Değerli dostlar, bu işin sevindirici yönüdür. İşin hoşa gitmeyen yönü ise sonuçların belli olmasından itibaren, CHP'nin yenilgiyi hazmedemeyen tavırlarıdır. Bunlar geride bıraktığımız haftada uğradıkları yenilgiyi örtmek için her yola başvurdular.
Mesela, CHP'nin başındaki adam çıktı ve 16 Nisanda yapılan referandumu tanımadıklarını ilan etti. Bununlada yetinmedi partisinin gurup toplantısında YSK Üyelerini koltuklarından indirmeklede tehdit etti.
Allah aşkına söyleyin, bu adam kendini ne zannediyor? Acaba bunların YSK Üyelerini koltuklarından indirecek kadar gizli güçleri mi var? Hani bu soruyu merak ettiğim için soruyorum. Çünkü, yasalarda YSK Üyelerini CHP koltuklarından indirir diye yazan bir madde yok.
Dostlar, işin beni korkutan tarafı, CHP sözcülerinin bu tür söylemlerle Gezi benzeri olayların yaşanmasına yol açmalarıdır.
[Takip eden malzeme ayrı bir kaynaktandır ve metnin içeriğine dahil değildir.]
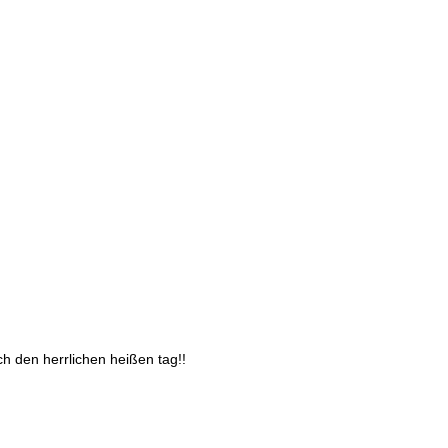
h den herrlichen heißen tag!!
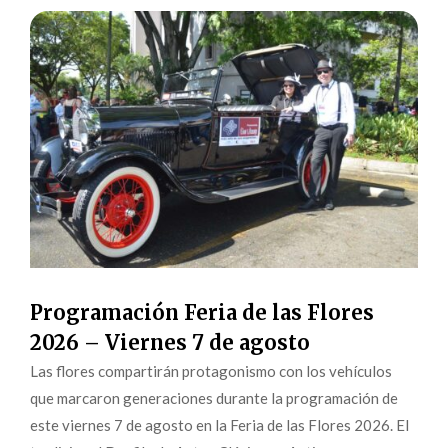
Programación Feria de las Flores
2026 – Viernes 7 de agosto
Las flores compartirán protagonismo con los vehículos
que marcaron generaciones durante la programación de
este viernes 7 de agosto en la Feria de las Flores 2026. El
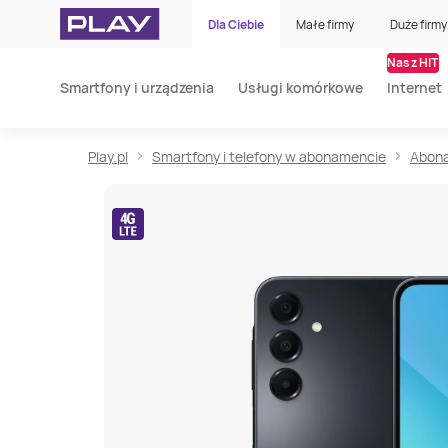
Dla Ciebie
Małe firmy
Duże firmy
Nasz HIT
Smartfony i urządzenia
Usługi komórkowe
Internet
Play.pl
Smartfony i telefony w abonamencie
Abona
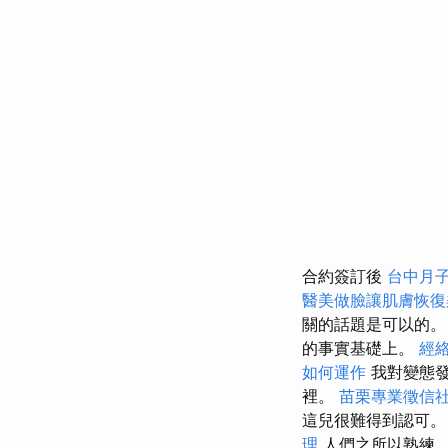
合約簽訂後
台中月
醫美做臉讓肌膚恢復
關的話題是可以的
的事實基礎上。
經
如何運作
我對變態發
裡。
苗栗專業徵信
這兒很難得到認可。
理
人們之所以熟練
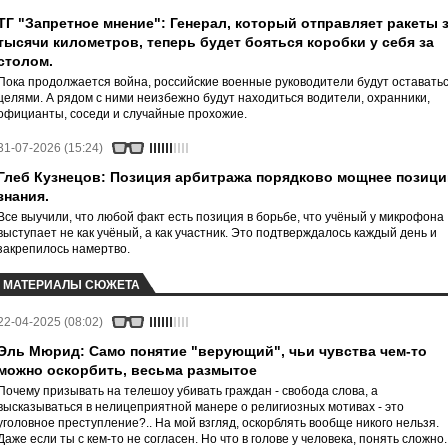
ТГ "Запретное мнение": Генерал, который отправляет ракеты 
тысячи километров, теперь будет бояться коробки у себя за
столом.
Пока продолжается война, российские военные руководители будут оставать
целями. А рядом с ними неизбежно будут находиться водители, охранники,
официанты, соседи и случайные прохожие.
31-07-2026 (15:24)
Глеб Кузнецов: Позиция арбитража порядково мощнее позици
знания.
Все выучили, что любой факт есть позиция в борьбе, что учёный у микрофона
выступает не как учёный, а как участник. Это подтверждалось каждый день и
закрепилось намертво.
МАТЕРИАЛЫ СЮЖЕТА
22-04-2025 (08:02)
Эль Мюрид: Само понятие "верующий", чьи чувства чем-то
можно оскорбить, весьма размытое
Почему призывать на телешоу убивать граждан - свобода слова, а
высказываться в нелицеприятной манере о религиозных мотивах - это
уголовное преступление?.. На мой взгляд, оскорблять вообще никого нельзя.
Даже если ты с кем-то не согласен. Но что в голове у человека, понять сложно.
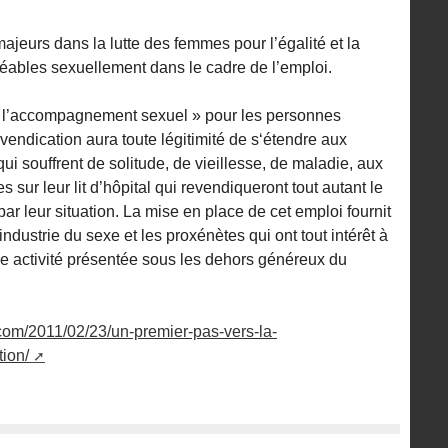
jeurs dans la lutte des femmes pour l’égalité et la
rvéables sexuellement dans le cadre de l’emploi.
à l’accompagnement sexuel » pour les personnes
endication aura toute légitimité de s‘étendre aux
i souffrent de solitude, de vieillesse, de maladie, aux
s sur leur lit d’hôpital qui revendiqueront tout autant le
par leur situation. La mise en place de cet emploi fournit
industrie du sexe et les proxénètes qui ont tout intérêt à
ne activité présentée sous les dehors généreux du
com/2011/02/23/un-premier-pas-vers-la-
tion/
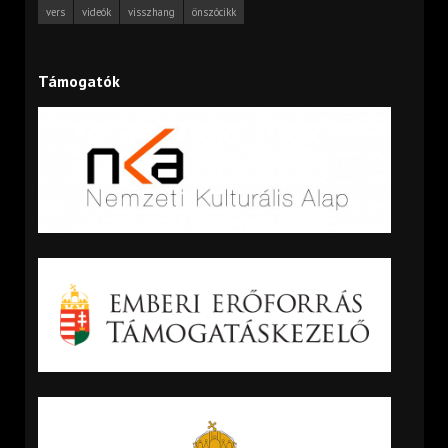
vers
videók
visszhang
önszócikk
Támogatók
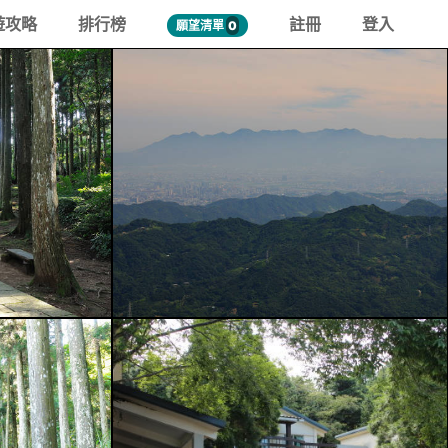
遊攻略
排行榜
註冊
登入
願望清單
0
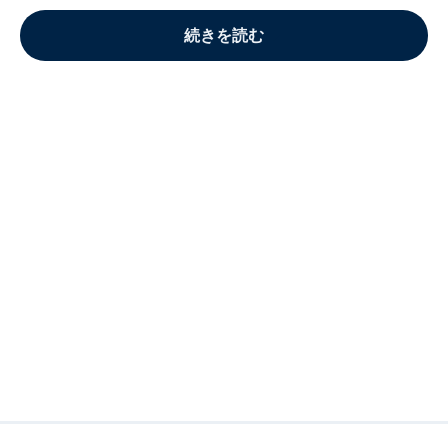
続きを読む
Eğer CHP sözcüleri böyle ortamı gerdiren söylemlere devam ederlerse, Gezi benzeri olayların yaşanması işten bile değildir. Buradan taraftarlarını tahrik eden söylemler ne deniyle CHP'ye bir kapatma davası açılmalıdır derim.
Allah korusun, Gezi benzeri olaylar yaşandığındada insanlarımızın nasıl zarar gördüğünü yaşayarak tecrübe ettik. Hiç kusura bakılmasın, bunun vebalide davayı açmayanların üzerine olacaktır. Bu konudaki son sözüm şudur: Ya CHP adam gibi muhalefet yapacaktır, yapmıyorsada bedelini ödeyecektir.
Hakkından gelemeyeceğiniz sözü neden verdiniz?
Referandum sonrası görüştüğüm bir dostum, "Seçim sonrası çöplerde oy pusulası aramak CHP'nin adetidir" dedi. Hani bunlar insanlara oylarını koruyacaklarının sözünü vermişlerdi. Bu konuda her türlü tedbiri aldıklarını söylemişlerdi.
Şimdi kamuoyu adına şu soruları CHP'ye yöneltiyorum: Niye siz referandumda yapıldığını iddia ettiğiniz o hileyi yapılırken önleyemediniz? Niye insanlara söz verdiğiniz gibi sandıkları koruyamadınız? Hepsinden önemlisi, hakkından gelemeyeceğiniz sözü neden verdiniz?